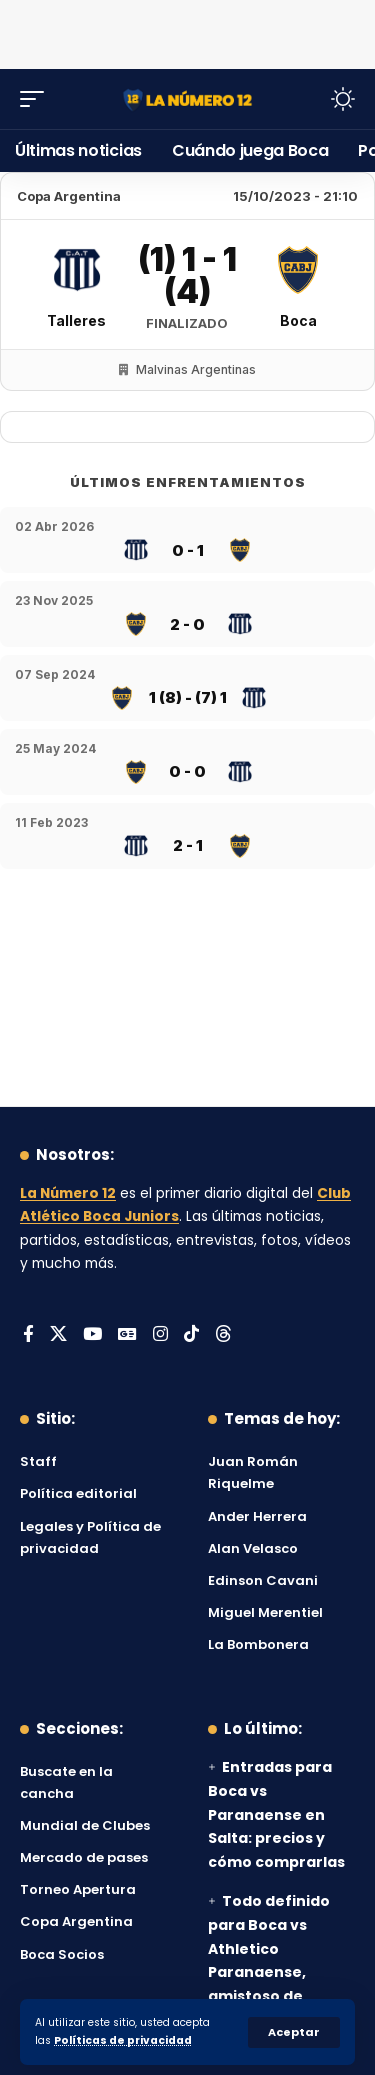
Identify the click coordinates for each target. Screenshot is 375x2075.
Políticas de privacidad (123, 2040)
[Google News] (127, 1335)
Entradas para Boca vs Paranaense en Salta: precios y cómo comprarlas (276, 1814)
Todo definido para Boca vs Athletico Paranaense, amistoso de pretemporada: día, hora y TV (269, 1972)
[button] (294, 2032)
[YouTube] (92, 1335)
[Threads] (223, 1335)
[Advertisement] (188, 30)
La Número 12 (68, 1193)
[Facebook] (28, 1335)
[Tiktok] (191, 1335)
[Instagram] (160, 1335)
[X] (58, 1335)
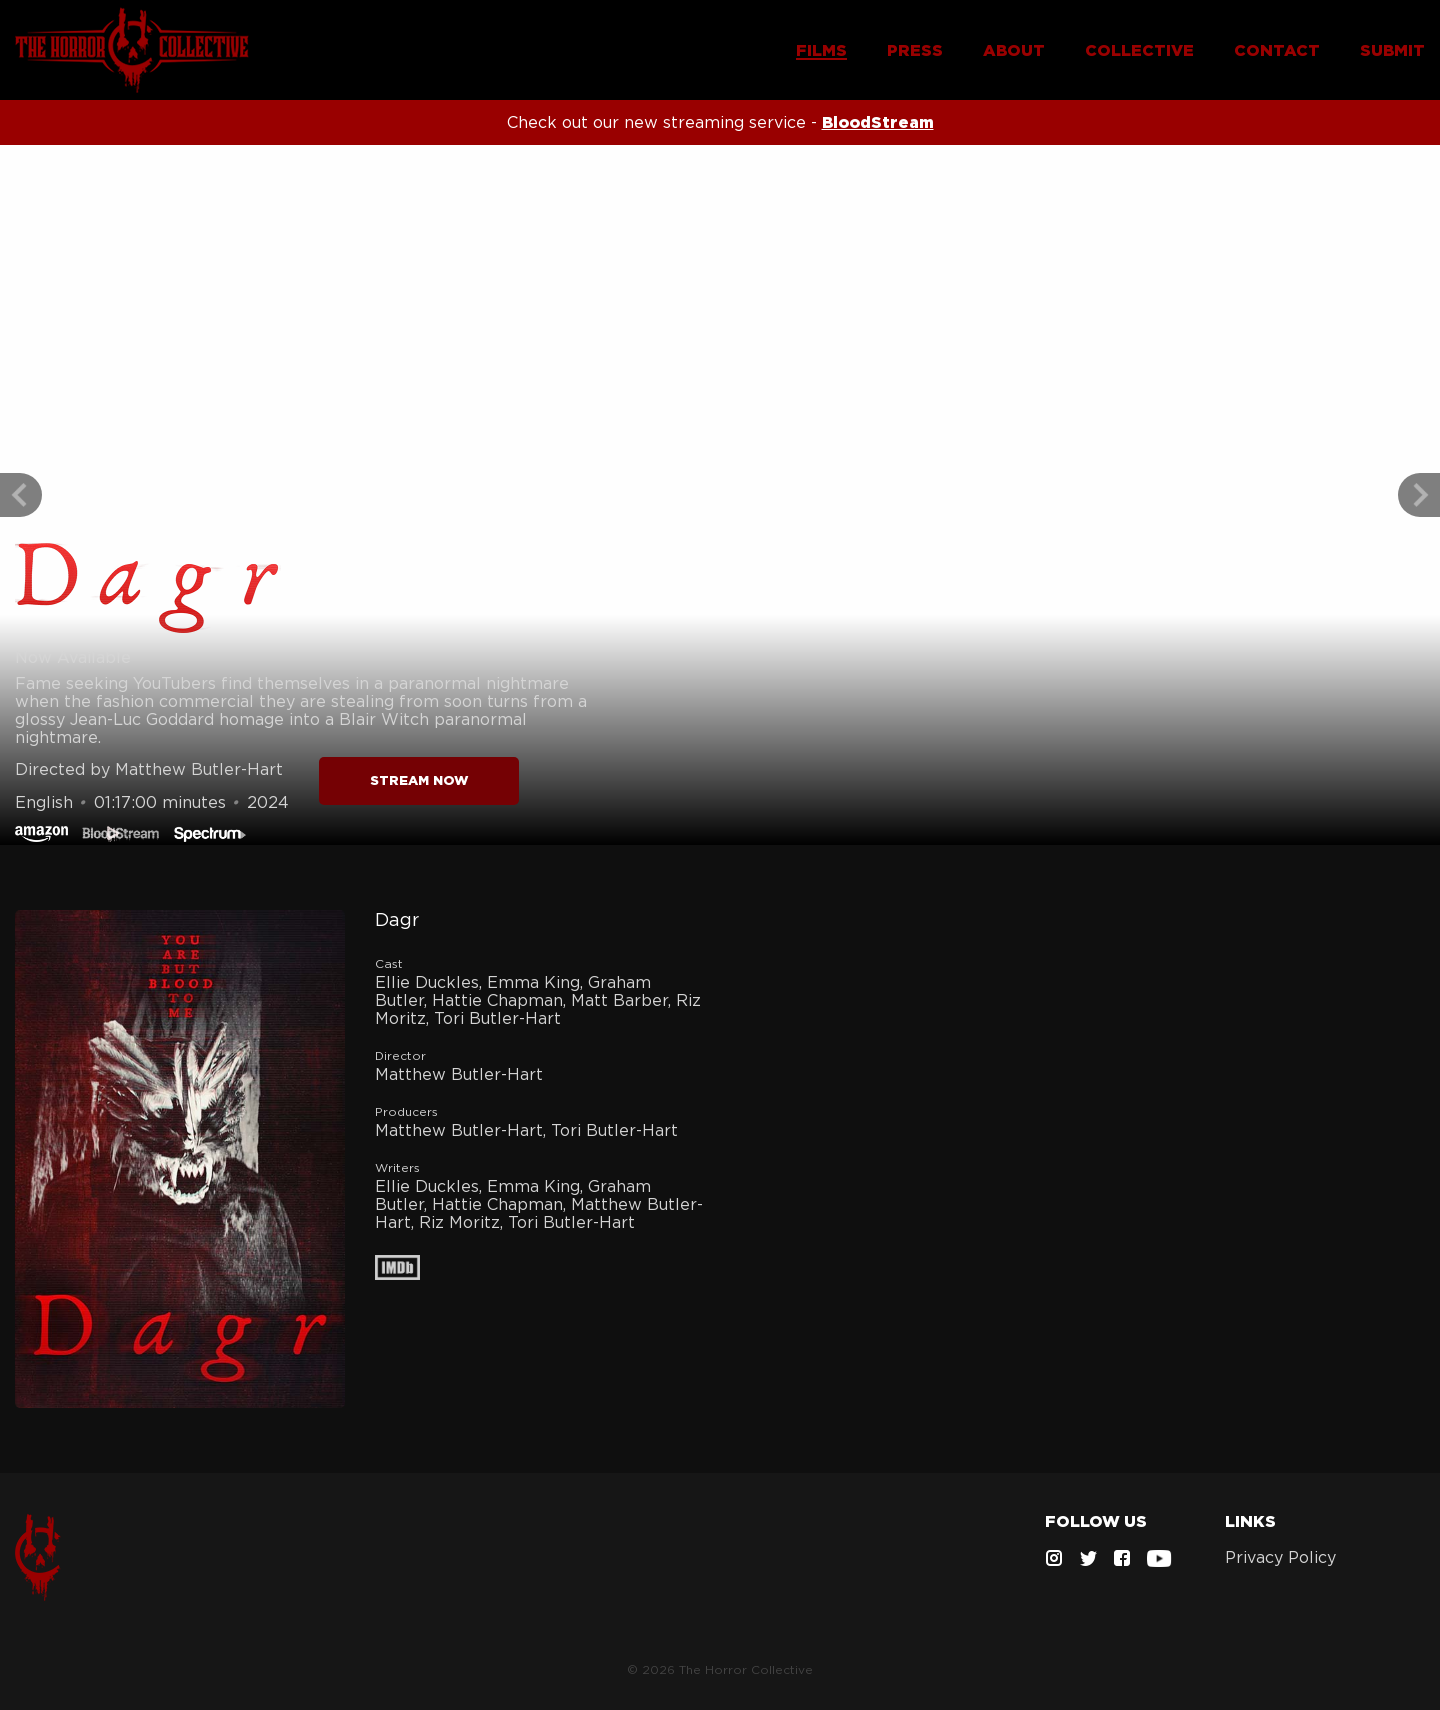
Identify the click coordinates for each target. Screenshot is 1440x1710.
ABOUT (1014, 50)
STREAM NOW (419, 780)
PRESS (915, 50)
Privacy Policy (1280, 1557)
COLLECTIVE (1139, 50)
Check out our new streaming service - (720, 122)
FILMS (821, 50)
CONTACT (1277, 50)
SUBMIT (1392, 50)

**Work required:** Only the lines from the one containing "[Advertisement] (188, 30)" through the last line of the data may appear in the answer, each given again exactly and with pictures left out.

**Solution for this problem:**
[Advertisement] (188, 30)
La Número 12 (68, 1193)
[Facebook] (28, 1335)
[Tiktok] (191, 1335)
[Instagram] (160, 1335)
[X] (58, 1335)
Identify the click coordinates for each target. Screenshot is 1440x1710.
ABOUT (1014, 50)
STREAM NOW (419, 780)
PRESS (915, 50)
Privacy Policy (1280, 1557)
COLLECTIVE (1139, 50)
Check out our new streaming service - (720, 122)
FILMS (821, 50)
CONTACT (1277, 50)
SUBMIT (1392, 50)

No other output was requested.